Stock (Œuvres complètes, volume 7p. 150-162).


XVIII

Pendant que dans le salon des Rostov on dansait la sixième anglaise aux sons d’un orchestre qui jouait faux par suite de la fatigue des musiciens, et que les domestiques préparaient le souper, le comte Bezoukhov avait sa sixième attaque. Les docteurs déclarèrent n’avoir nul espoir de guérison. On lut au malade les prières de la confession, on l’administra, on fit les préparatifs pour l’extrême-onction, et dans la maison, régnaient le pêle-mêle et l’agitation qui se produisent toujours en de pareils moments. En dehors de la maison, derrière les portes cochères se heurtaient, en se cachant derrière les équipages qui arrivaient, les employés des pompes funèbres, avec l’espoir d’une riche commande.

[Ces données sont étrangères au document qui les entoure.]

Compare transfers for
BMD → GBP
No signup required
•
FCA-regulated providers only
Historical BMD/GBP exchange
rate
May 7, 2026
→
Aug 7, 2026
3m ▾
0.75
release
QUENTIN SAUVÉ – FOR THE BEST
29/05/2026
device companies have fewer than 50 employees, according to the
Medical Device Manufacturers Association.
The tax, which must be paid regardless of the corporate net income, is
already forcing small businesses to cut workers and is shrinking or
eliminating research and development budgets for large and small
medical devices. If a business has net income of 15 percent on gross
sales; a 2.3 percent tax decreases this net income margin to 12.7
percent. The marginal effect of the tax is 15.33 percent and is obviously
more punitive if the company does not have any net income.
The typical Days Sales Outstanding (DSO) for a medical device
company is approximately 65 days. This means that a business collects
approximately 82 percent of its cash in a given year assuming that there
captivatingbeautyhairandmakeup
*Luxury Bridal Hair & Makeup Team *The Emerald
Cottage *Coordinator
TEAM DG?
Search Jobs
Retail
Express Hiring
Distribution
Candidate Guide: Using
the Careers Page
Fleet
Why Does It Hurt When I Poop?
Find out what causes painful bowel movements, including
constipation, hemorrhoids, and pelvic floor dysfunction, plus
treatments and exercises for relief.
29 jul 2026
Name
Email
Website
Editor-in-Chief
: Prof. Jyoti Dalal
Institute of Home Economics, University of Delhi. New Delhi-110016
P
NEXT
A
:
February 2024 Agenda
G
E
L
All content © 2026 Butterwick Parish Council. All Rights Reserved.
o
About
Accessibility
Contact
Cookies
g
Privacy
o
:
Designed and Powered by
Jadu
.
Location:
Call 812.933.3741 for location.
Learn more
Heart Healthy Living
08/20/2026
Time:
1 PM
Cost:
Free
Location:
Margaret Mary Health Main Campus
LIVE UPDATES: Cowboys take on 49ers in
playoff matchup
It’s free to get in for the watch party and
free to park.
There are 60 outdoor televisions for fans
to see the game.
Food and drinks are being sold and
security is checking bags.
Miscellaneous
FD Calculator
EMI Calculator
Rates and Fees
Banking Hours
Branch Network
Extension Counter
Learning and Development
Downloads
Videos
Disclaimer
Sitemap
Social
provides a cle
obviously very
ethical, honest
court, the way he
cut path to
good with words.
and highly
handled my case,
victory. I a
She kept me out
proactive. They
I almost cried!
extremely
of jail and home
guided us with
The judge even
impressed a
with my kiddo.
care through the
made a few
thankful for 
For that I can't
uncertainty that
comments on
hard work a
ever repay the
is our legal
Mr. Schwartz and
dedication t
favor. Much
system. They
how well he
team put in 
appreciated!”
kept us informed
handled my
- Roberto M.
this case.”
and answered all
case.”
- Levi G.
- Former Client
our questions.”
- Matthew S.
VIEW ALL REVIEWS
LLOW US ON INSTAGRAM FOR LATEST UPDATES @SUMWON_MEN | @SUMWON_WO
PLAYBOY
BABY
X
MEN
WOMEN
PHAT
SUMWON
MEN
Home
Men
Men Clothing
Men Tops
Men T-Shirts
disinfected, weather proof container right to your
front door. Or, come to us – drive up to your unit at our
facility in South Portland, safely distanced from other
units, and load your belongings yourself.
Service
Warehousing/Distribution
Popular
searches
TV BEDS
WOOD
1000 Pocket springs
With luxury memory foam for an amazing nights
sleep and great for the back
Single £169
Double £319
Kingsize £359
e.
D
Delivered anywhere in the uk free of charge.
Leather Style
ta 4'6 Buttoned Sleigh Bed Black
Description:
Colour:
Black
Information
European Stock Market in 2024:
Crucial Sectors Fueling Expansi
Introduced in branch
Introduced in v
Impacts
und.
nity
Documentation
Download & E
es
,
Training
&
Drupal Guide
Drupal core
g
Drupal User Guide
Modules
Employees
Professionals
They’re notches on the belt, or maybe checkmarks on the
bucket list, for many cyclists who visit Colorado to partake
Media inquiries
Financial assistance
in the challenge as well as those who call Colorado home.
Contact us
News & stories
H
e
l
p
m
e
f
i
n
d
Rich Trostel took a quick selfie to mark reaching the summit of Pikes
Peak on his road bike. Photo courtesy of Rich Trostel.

Le général gouverneur de Moscou, qui envoyait sans cesse ses aides de camp pour s’informer de la santé du comte, ce soir vint en personne dire adieu au célèbre dignitaire de Catherine, au comte Bezoukhov.

Le magnifique salon de réception était plein. Tous se levèrent avec respect quand le général gouverneur, après être resté une demi-heure en tête-à-tête près du malade, sortit de la chambre en répondant à peine aux saluts, et en s’efforçant de passer le plus vite possible devant les regards fixés sur lui, des médecins, des prêtres et des parents. Le prince Vassili, pâli et amaigri depuis ces quelques jours, accompagnait le général gouverneur, et à voix basse, lui répétait plusieurs fois de suite la même chose.

Ayant reconduit le général-gouverneur, le prince Vassili s’assit à l’écart dans le salon, sur une chaise, et les jambes croisées haut, le coude appuyé sur les genoux, les yeux cachés dans la main, il resta ainsi un certain temps : puis il se leva et à pas rapides, en jetant circulairement un regard effrayé, il traversa un long couloir et se rendit dans l’autre partie de la maison, chez la princesse aînée.

Ceux qui étaient dans le salon faiblement éclairé chuchotaient entre eux, se taisaient, et regardaient avec des yeux interrogateurs et anxieux la porte qui conduisait à l’appartement du mourant, et qui, chaque fois que quelqu’un entrait ou sortait, s’ouvrait avec un léger bruit.

— Le terme de la vie terrestre est arrivé et on ne peut aller plus loin, — disait un prêtre, un petit vieillard, à une dame qui, assise en face de lui, l’écoutait naïvement.

— N’est-il pas déjà trop tard pour donner l’extrême-onction ? — demanda la dame en ajoutant le titre ecclésiastique, comme si elle n’avait aucune opinion à ce sujet.

— C’est un grand sacrement, madame, — répondit le prêtre en passant sa main sur sa tête chauve où ne restaient que quelques mèches de cheveux lisses, à moitié gris.

— Qui est-ce ? le commandant en chef lui-même ? — demandait-on à l’autre bout de la chambre. — Comme il paraît jeune !

— Et il a soixante-dix ans ! Quoi ? on dit que le comte ne reconnaît déjà plus ? Va-t-on déjà donner l’extrême-onction ?

— J’ai connu un monsieur qui a été mis en extrême-onction sept fois.

La seconde des princesses sortit de la chambre du malade avec des yeux pleins de larmes et s’assit près du docteur Lorrain, qui, dans une pose gracieuse, était assis sous le portrait de Catherine, et s’accoudait sur une table.

Très beau, — dit le docteur en répondant à une question sur le temps, — très beau, princesse, et puis, à Moscou, on se croit à la campagne.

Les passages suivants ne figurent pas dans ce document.